** PROVIDED RECORDS follows **
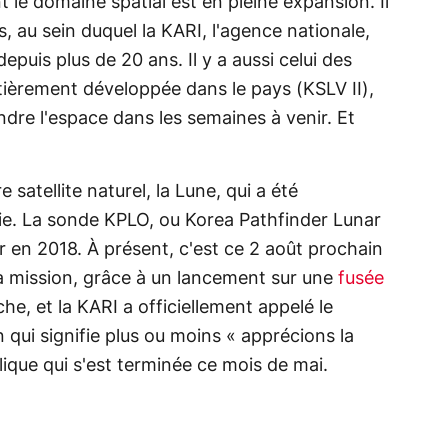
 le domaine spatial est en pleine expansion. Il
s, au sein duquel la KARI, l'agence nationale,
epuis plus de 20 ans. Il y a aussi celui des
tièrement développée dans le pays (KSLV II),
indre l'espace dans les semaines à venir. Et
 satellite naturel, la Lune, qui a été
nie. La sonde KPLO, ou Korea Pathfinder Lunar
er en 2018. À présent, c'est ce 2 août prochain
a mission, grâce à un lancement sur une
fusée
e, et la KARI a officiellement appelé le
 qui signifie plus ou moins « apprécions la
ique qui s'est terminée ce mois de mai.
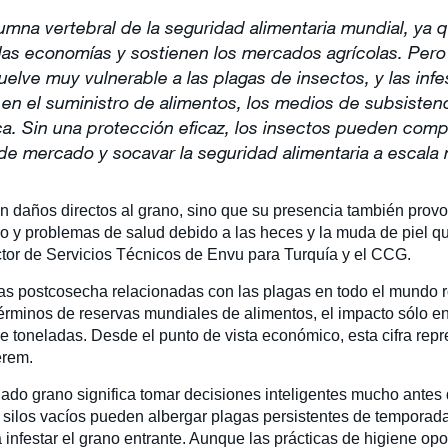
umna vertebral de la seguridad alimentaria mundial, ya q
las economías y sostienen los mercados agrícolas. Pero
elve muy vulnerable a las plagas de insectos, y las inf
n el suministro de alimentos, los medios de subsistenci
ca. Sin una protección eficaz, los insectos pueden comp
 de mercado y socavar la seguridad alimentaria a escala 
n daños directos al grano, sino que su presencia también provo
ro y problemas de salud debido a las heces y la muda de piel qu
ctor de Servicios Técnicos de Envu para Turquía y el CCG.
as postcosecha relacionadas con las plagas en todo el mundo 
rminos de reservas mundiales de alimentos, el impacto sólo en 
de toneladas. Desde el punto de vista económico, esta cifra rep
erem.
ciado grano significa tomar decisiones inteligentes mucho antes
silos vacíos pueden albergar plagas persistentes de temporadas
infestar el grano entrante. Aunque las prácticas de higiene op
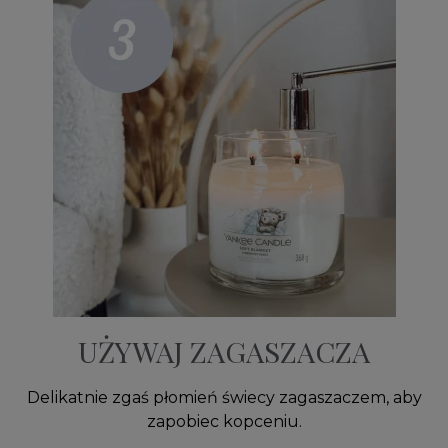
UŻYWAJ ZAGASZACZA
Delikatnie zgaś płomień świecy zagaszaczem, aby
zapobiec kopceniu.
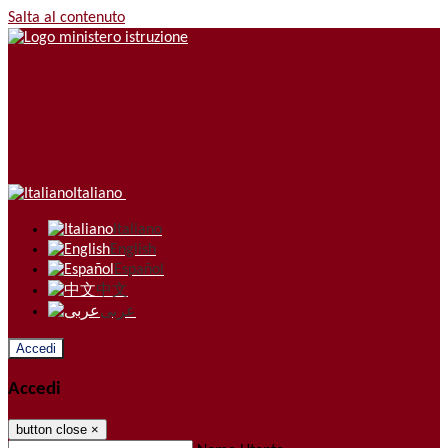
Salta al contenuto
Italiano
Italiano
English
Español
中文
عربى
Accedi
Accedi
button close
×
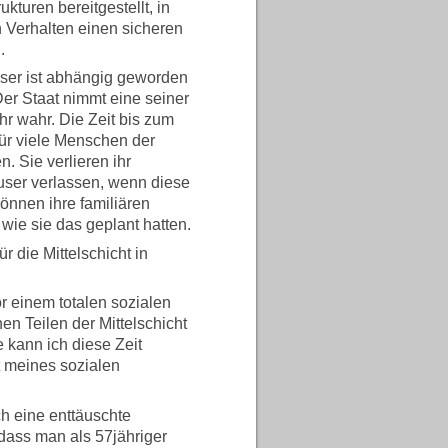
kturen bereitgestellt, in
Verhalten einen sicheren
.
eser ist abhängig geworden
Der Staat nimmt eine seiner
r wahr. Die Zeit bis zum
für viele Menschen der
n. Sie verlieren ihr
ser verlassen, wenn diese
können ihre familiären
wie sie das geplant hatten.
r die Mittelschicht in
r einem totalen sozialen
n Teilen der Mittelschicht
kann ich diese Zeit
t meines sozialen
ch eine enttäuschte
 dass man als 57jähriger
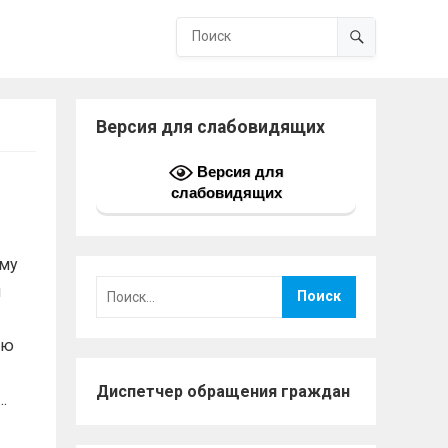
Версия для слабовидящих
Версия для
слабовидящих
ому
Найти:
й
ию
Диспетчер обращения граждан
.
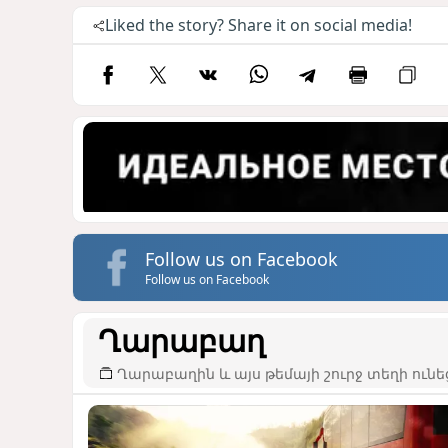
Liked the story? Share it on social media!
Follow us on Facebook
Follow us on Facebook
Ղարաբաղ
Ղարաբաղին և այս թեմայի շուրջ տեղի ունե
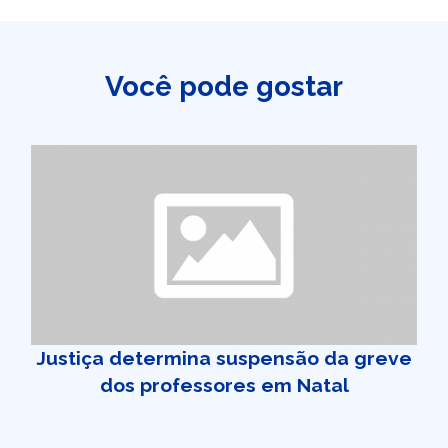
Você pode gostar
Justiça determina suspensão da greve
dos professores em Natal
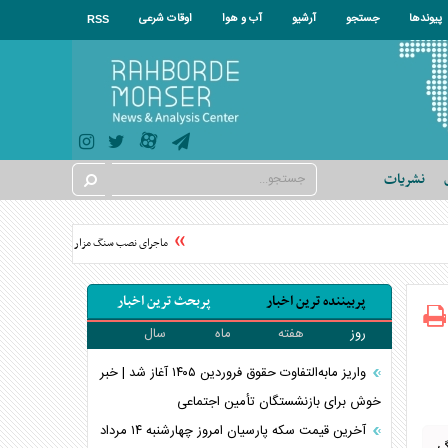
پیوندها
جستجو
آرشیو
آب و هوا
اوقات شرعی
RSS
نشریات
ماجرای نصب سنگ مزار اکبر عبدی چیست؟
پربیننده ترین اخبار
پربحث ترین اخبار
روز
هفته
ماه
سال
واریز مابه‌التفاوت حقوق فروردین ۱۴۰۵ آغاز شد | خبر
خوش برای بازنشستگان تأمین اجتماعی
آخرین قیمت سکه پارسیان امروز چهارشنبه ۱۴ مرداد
** End of PROVIDED RECORDS **
**DIRECTIONS:**
Copy the entries above verbatim. Pictures do not belong in the copy.

**EXERCISE SOLUTION:**
 le domaine spatial est en pleine expansion. Il
s, au sein duquel la KARI, l'agence nationale,
epuis plus de 20 ans. Il y a aussi celui des
tièrement développée dans le pays (KSLV II),
indre l'espace dans les semaines à venir. Et
 satellite naturel, la Lune, qui a été
nie. La sonde KPLO, ou Korea Pathfinder Lunar
er en 2018. À présent, c'est ce 2 août prochain
a mission, grâce à un lancement sur une
fusée
e, et la KARI a officiellement appelé le
 qui signifie plus ou moins « apprécions la
ique qui s'est terminée ce mois de mai.
umna vertebral de la seguridad alimentaria mundial, ya q
las economías y sostienen los mercados agrícolas. Pero
elve muy vulnerable a las plagas de insectos, y las inf
n el suministro de alimentos, los medios de subsistenci
ca. Sin una protección eficaz, los insectos pueden comp
 de mercado y socavar la seguridad alimentaria a escala 
n daños directos al grano, sino que su presencia también provo
ro y problemas de salud debido a las heces y la muda de piel qu
ctor de Servicios Técnicos de Envu para Turquía y el CCG.
as postcosecha relacionadas con las plagas en todo el mundo 
rminos de reservas mundiales de alimentos, el impacto sólo en 
de toneladas. Desde el punto de vista económico, esta cifra rep
erem.
ciado grano significa tomar decisiones inteligentes mucho antes
silos vacíos pueden albergar plagas persistentes de temporadas
infestar el grano entrante. Aunque las prácticas de higiene op
UŻYWAJ ZAGASZACZA
Delikatnie zgaś płomień świecy zagaszaczem, aby
zapobiec kopceniu.
Salta al contenuto
Italiano
Italiano
English
Español
中文
عربى
Accedi
Accedi
button close
×
kturen bereitgestellt, in
Verhalten einen sicheren
.
eser ist abhängig geworden
Der Staat nimmt eine seiner
r wahr. Die Zeit bis zum
für viele Menschen der
n. Sie verlieren ihr
ser verlassen, wenn diese
können ihre familiären
wie sie das geplant hatten.
r die Mittelschicht in
r einem totalen sozialen
n Teilen der Mittelschicht
kann ich diese Zeit
t meines sozialen
ch eine enttäuschte
 dass man als 57jähriger
Версия для слабовидящих
Версия для
слабовидящих
ому
Найти:
й
ию
Диспетчер обращения граждан
.
Liked the story? Share it on social media!
Follow us on Facebook
Follow us on Facebook
Ղարաբաղ
Ղարաբաղին և այս թեմայի շուրջ տեղի ունե
Você pode gostar
Justiça determina suspensão da greve
dos professores em Natal
پیوندها
جستجو
آرشیو
آب و هوا
اوقات شرعی
RSS
نشریات
ماجرای نصب سنگ مزار اکبر عبدی چیست؟
پربیننده ترین اخبار
پربحث ترین اخبار
روز
هفته
ماه
سال
واریز مابه‌التفاوت حقوق فروردین ۱۴۰۵ آغاز شد | خبر
خوش برای بازنشستگان تأمین اجتماعی
آخرین قیمت سکه پارسیان امروز چهارشنبه ۱۴ مرداد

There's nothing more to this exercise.